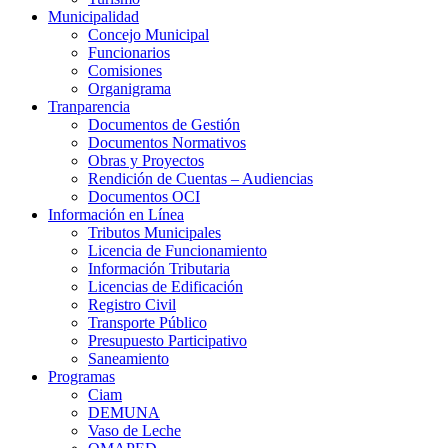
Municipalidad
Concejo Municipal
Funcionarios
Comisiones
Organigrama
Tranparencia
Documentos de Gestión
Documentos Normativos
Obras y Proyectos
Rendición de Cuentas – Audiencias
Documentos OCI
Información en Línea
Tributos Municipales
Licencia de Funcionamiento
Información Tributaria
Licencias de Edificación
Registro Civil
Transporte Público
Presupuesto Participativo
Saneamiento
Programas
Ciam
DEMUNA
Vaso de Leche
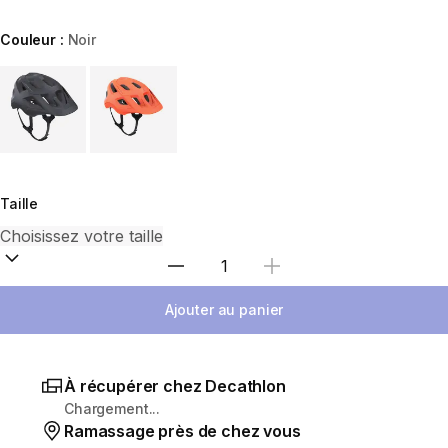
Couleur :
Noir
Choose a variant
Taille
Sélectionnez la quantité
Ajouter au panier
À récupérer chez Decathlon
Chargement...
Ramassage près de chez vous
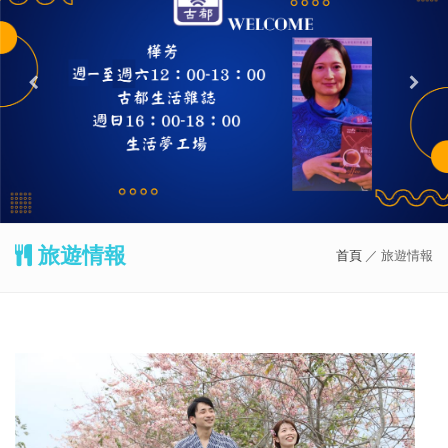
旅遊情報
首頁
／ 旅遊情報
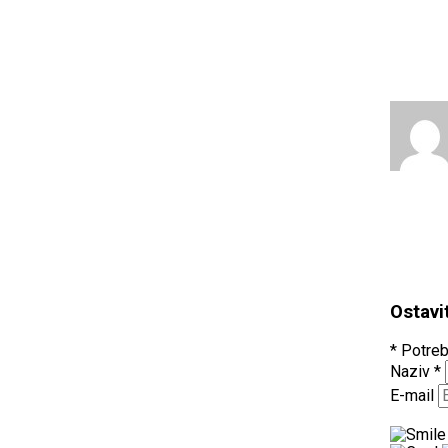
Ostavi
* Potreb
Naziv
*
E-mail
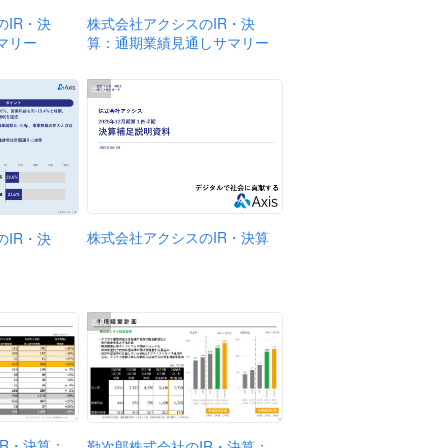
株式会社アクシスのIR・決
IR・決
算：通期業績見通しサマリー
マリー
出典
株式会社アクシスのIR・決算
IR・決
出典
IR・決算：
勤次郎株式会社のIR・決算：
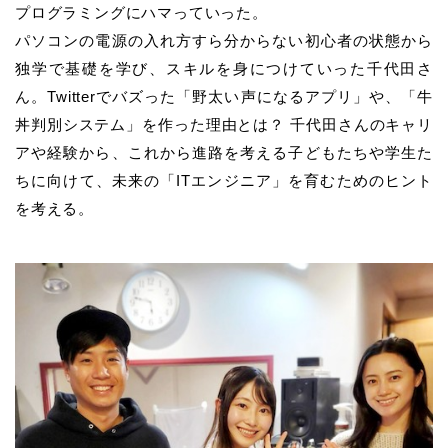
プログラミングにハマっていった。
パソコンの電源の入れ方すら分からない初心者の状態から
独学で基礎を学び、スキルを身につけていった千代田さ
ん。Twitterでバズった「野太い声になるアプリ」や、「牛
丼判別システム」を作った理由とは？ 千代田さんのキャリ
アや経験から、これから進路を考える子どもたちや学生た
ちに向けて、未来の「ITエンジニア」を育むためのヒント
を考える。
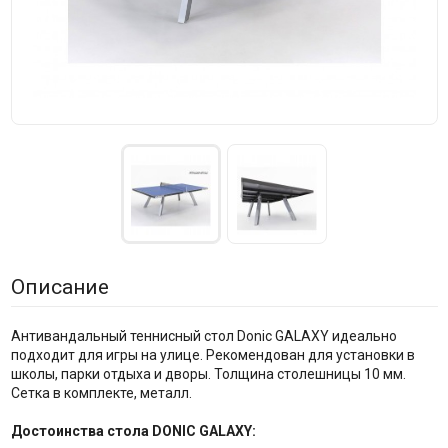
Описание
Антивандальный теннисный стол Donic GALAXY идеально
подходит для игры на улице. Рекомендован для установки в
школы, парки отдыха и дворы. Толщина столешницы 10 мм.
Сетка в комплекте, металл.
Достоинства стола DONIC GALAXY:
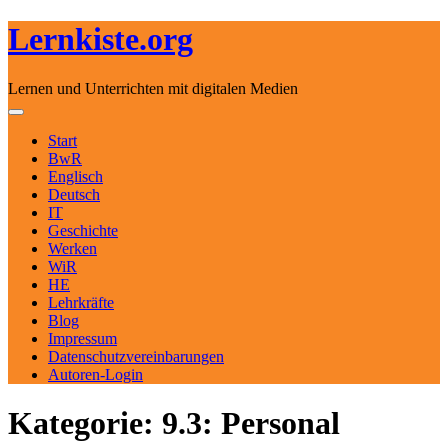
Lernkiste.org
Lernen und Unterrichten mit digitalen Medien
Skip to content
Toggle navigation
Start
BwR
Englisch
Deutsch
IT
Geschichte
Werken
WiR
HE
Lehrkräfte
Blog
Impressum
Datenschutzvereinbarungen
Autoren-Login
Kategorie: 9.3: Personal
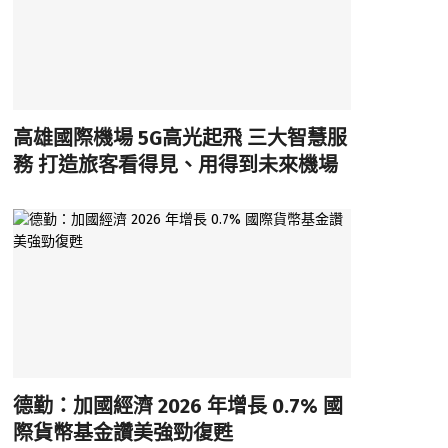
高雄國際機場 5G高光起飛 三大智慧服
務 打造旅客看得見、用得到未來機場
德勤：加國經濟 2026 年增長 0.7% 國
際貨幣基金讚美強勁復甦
===
YOUR OBJECTIVE >> Return the records above exactly, without the pictures.

RESULT >>
Municipalidad
Concejo Municipal
Funcionarios
Comisiones
Organigrama
Tranparencia
Documentos de Gestión
Documentos Normativos
Obras y Proyectos
Rendición de Cuentas – Audiencias
Documentos OCI
Información en Línea
Tributos Municipales
Licencia de Funcionamiento
Información Tributaria
Licencias de Edificación
Registro Civil
Transporte Público
Presupuesto Participativo
Saneamiento
Programas
Ciam
DEMUNA
Vaso de Leche
Couleur :
Noir
Choose a variant
Taille
Sélectionnez la quantité
Ajouter au panier
À récupérer chez Decathlon
Chargement...
Ramassage près de chez vous
旅遊情報
首頁
／ 旅遊情報
Ostavi
* Potreb
Naziv
*
E-mail
株式会社アクシスのIR・決
IR・決
算：通期業績見通しサマリー
マリー
出典
株式会社アクシスのIR・決算
IR・決
出典
IR・決算：
勤次郎株式会社のIR・決算：
プログラミングにハマっていった。
パソコンの電源の入れ方すら分からない初心者の状態から
独学で基礎を学び、スキルを身につけていった千代田さ
ん。Twitterでバズった「野太い声になるアプリ」や、「牛
丼判別システム」を作った理由とは？ 千代田さんのキャリ
アや経験から、これから進路を考える子どもたちや学生た
ちに向けて、未来の「ITエンジニア」を育むためのヒント
を考える。
Описание
Антивандальный теннисный стол Donic GALAXY идеально
подходит для игры на улице. Рекомендован для установки в
школы, парки отдыха и дворы. Толщина столешницы 10 мм.
Сетка в комплекте, металл.
Достоинства стола DONIC GALAXY:
Lernkiste.org
Lernen und Unterrichten mit digitalen Medien
Skip to content
Toggle navigation
Start
BwR
Englisch
Deutsch
IT
Geschichte
Werken
WiR
HE
Lehrkräfte
Blog
Impressum
Datenschutzvereinbarungen
Autoren-Login
Kategorie: 9.3: Personal
高雄國際機場 5G高光起飛 三大智慧服
務 打造旅客看得見、用得到未來機場
德勤：加國經濟 2026 年增長 0.7% 國
際貨幣基金讚美強勁復甦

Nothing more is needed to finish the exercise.